Re: LCC 206 {r3} integrarl rational expression

$\tiny\text{LCC 206 {r3} integrarl rational expression}$
$$\displaystyle
I=\int \frac{3x}{\sqrt{x+4}}\,dx
=2\left(x-8\right)\sqrt{x+4}+C \\
\text{u substitution} \\
u=x+4 \ \ \ du=dx \ \ \ x=u-4 \\
\text{then} \\
I=3\int \frac{u-4}{\sqrt{u}} \ du
= 3\int {u}^{1/2}du -12\int {u}^{-1/2}\\
\text{integrate and back substitute } \\
I=\left[\frac{{6u}^{3/2}}{3}-\frac{{u}^{1/2}}{3}\right]
\implies 2\left(x+4\right)^{3/2}- 24\sqrt{x+4} \\
\text{simplify} \\
I= 2\left(x-8\right)\sqrt{x+4}+C \\
\text{not sure if trig substitution would have better?} $$
$\tiny\text
{from Surf the Nations math study group}$

I think you have used the most concise method.

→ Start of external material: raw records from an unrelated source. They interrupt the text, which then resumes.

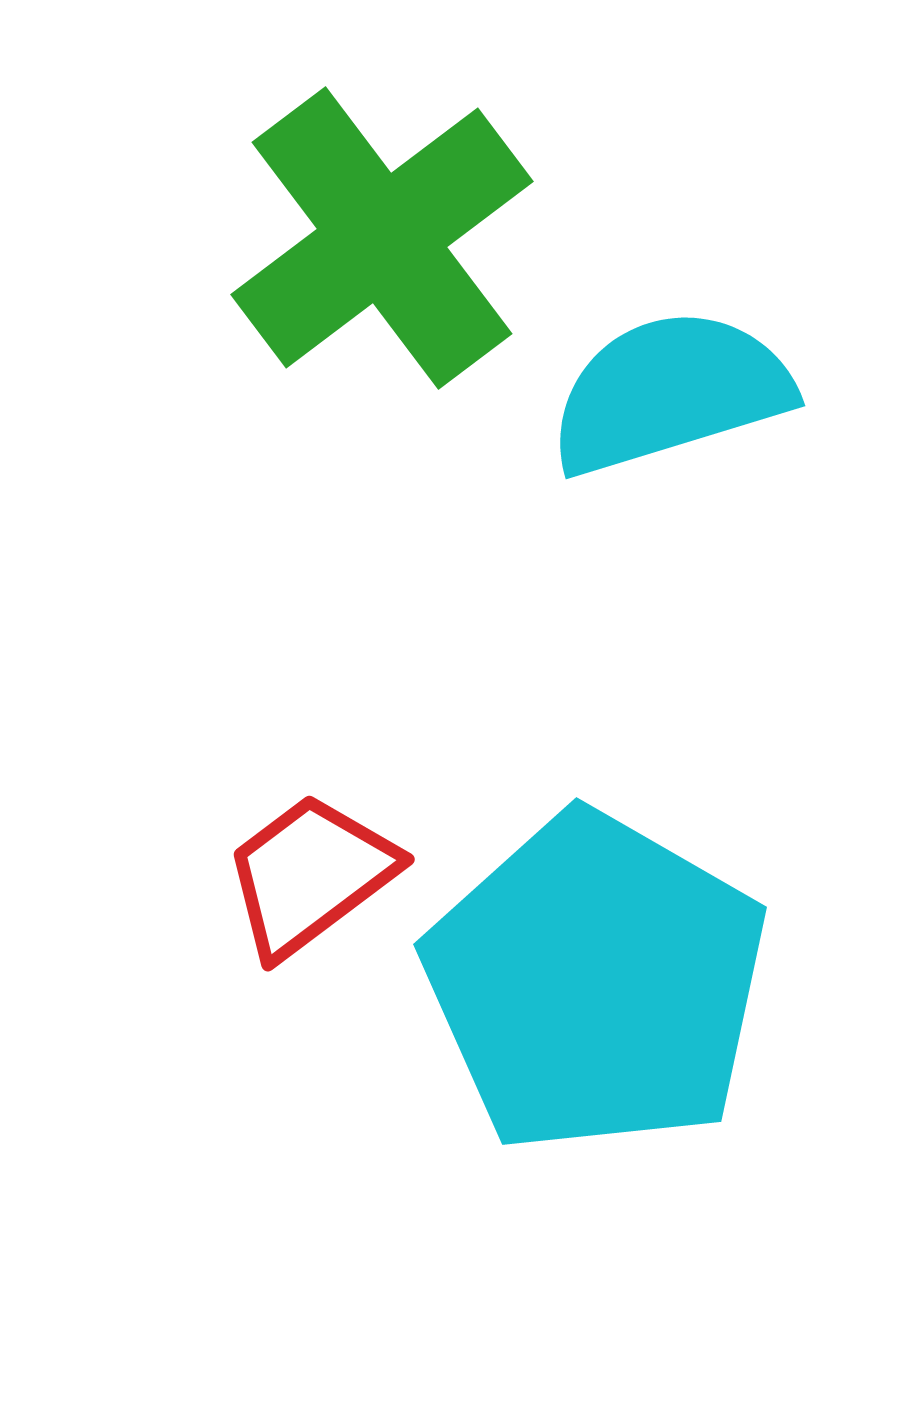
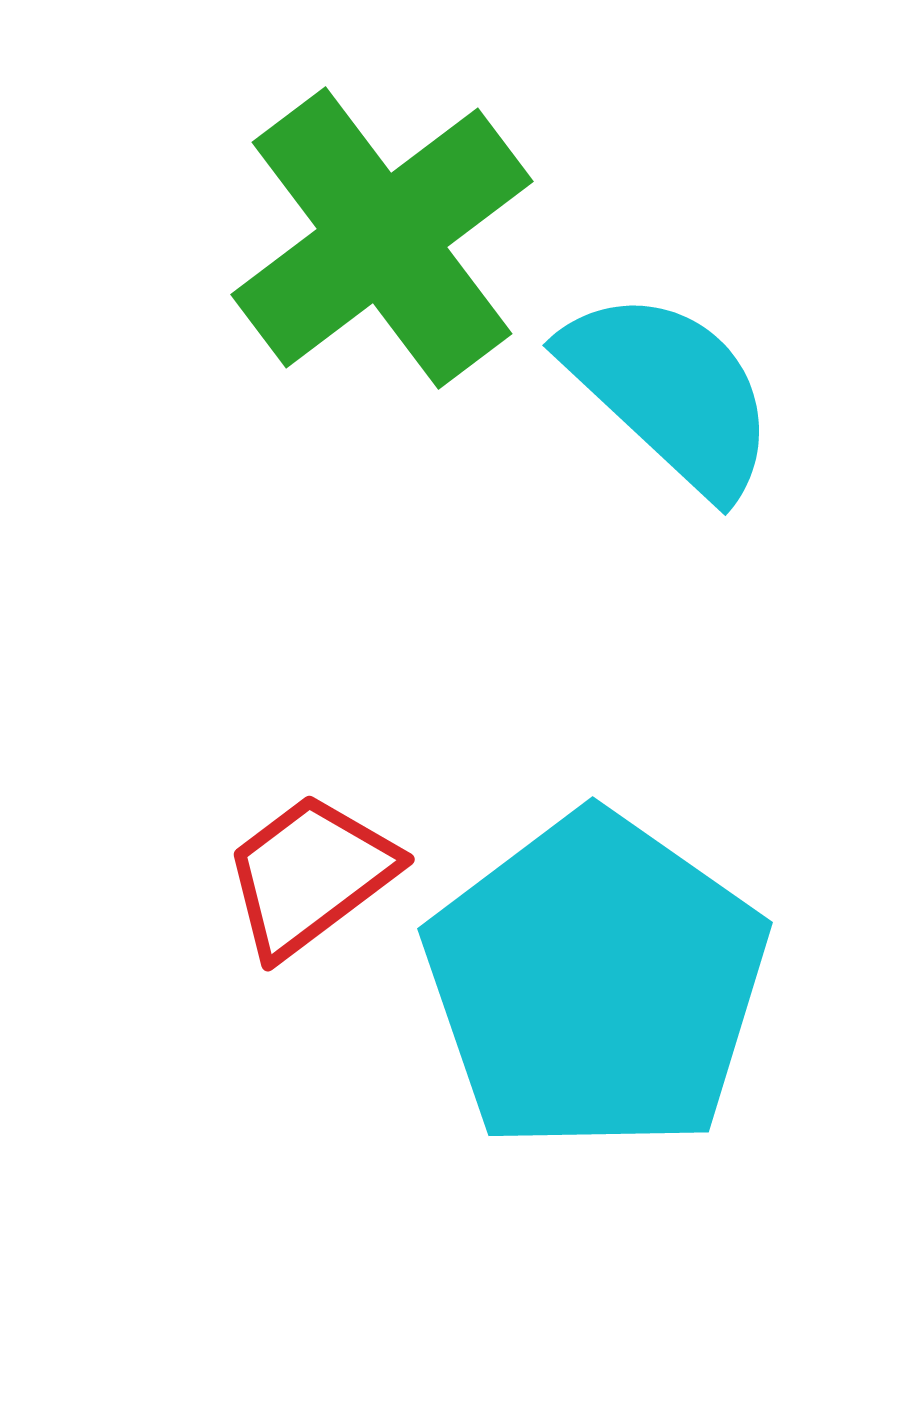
cyan semicircle: rotated 60 degrees clockwise
cyan pentagon: rotated 5 degrees clockwise
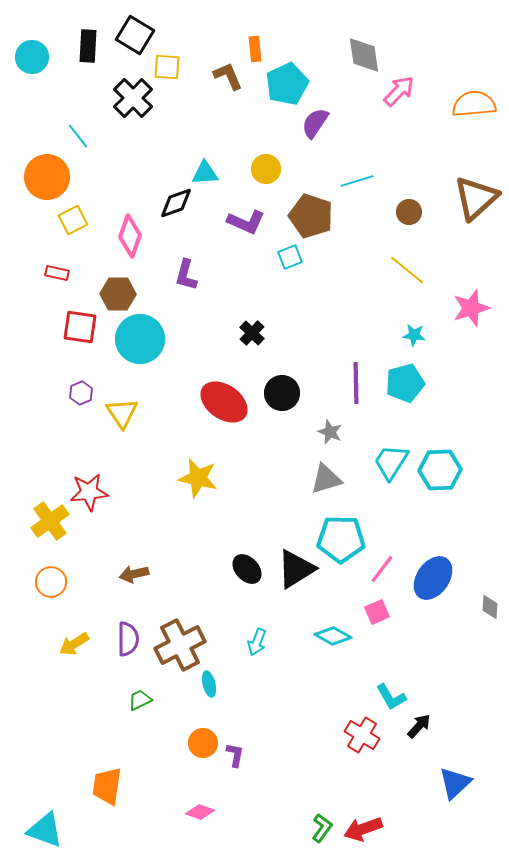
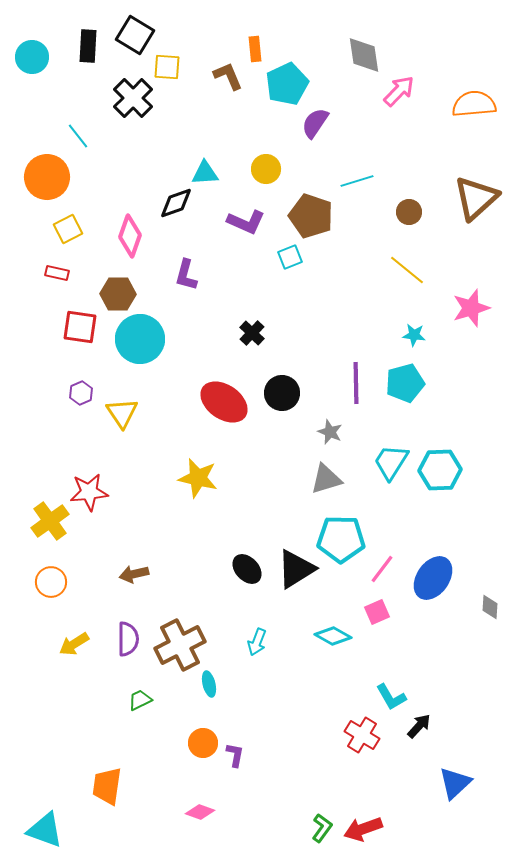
yellow square at (73, 220): moved 5 px left, 9 px down
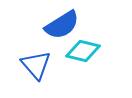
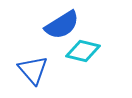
blue triangle: moved 3 px left, 5 px down
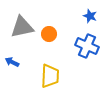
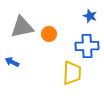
blue cross: rotated 25 degrees counterclockwise
yellow trapezoid: moved 22 px right, 3 px up
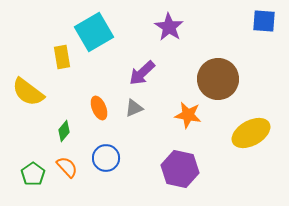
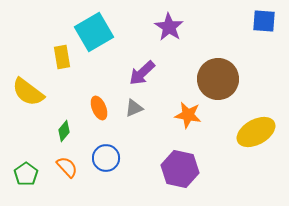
yellow ellipse: moved 5 px right, 1 px up
green pentagon: moved 7 px left
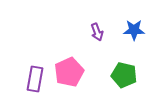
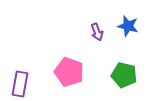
blue star: moved 6 px left, 4 px up; rotated 15 degrees clockwise
pink pentagon: rotated 28 degrees counterclockwise
purple rectangle: moved 15 px left, 5 px down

Well done :)

 

[soroban]

$$\displaystyle
I=\int \frac{3x}{\sqrt{x+4}}\,dx
=2\left(x-8\right)\sqrt{x+4}+C \\
\text{u substitution} \\
u=x+4 \ \ \ du=dx \ \ \ x=u-4 \\
\text{then} \\
I=3\int \frac{u-4}{\sqrt{u}} \ du
= 3\int {u}^{1/2}du -12\int {u}^{-1/2}\\
\text{integrate and back substitute } \\
I=\left[\frac{{6u}^{3/2}}{3}-\frac{{u}^{1/2}}{3}\right]
\implies 2\left(x+4\right)^{3/2}- 24\sqrt{x+4} \\
\text{simplify} \\
I= 2\left(x-8\right)\sqrt{x+4}+C \\
\text{not sure if trig substitution would have better?} $$

Trig substitution is appropriate when we have functiions
with the forms: $$u^2 - a^2,\;u^2+a^2,\;a^2-u^2$$

If there is a linear function under the radical,
I often let $$u$$ equal the entire radical
.
$$\text{Let }u \;=\;\sqrt{x+4}\quad\Rightarrow\quad x \,=\,u^2-4 \quad\Rightarrow\quad du \,=\,2u\,du$$

$$\text{Substitute: }\;\int \frac{3(u^2-4)\cdot 2u\,du}{u} \;=\;6\int(u^2-4)\,du$$

. . . $$=\;\;6\left(\frac{u^3}{3} - 4u\right) + C \;\;=\;\;2u^3 - 24u + C \;\;=\;\;2u(u^2-12) + C$$

$$\text{Back-substitute: }\;2\sqrt{x+4}(x+4-12) + C \;\;=\;\; 2\sqrt{x+4}(x-8)+C$$

 

[Greg]

\(\displaystyle \int\dfrac{3x}{\sqrt{x+4}}\,dx\)

\(\displaystyle x=4\sinh^2(u),\quad u=\sinh^{-1}\left(\dfrac{\sqrt x}{2}\right)\)

\(\displaystyle dx=8\sinh(u)\cosh(u)\,du\)

\(\displaystyle \int\dfrac{3\cdot4\sinh^2(u)\cdot8\sinh(u)\cosh(u)\,du}{2\cosh(u)}\)

\(\displaystyle =48\int\sinh^3(u)\,du=48\int(\cosh^2(u)-1)\sinh(u)\,du\)

\(\displaystyle w=\cosh(u),\quad dw=\sinh(u)\,du\)

\(\displaystyle 48\int w^2-1\,dw=16w^3-48w+C\)

\(\displaystyle (*)\,\Leftrightarrow16w^3-48w\Rightarrow16\left(\dfrac{\sqrt{x+4}}{2}\right)^3-24\sqrt{x+4}+C\)

\(\displaystyle \int\dfrac{3x}{\sqrt{x+4}}\,dx=2(x-8)\sqrt{x+4}+C\)

$(*)$ Recall that $\cosh\left(\sinh^{-1}(z)\right)=\sqrt{z^2+1}$.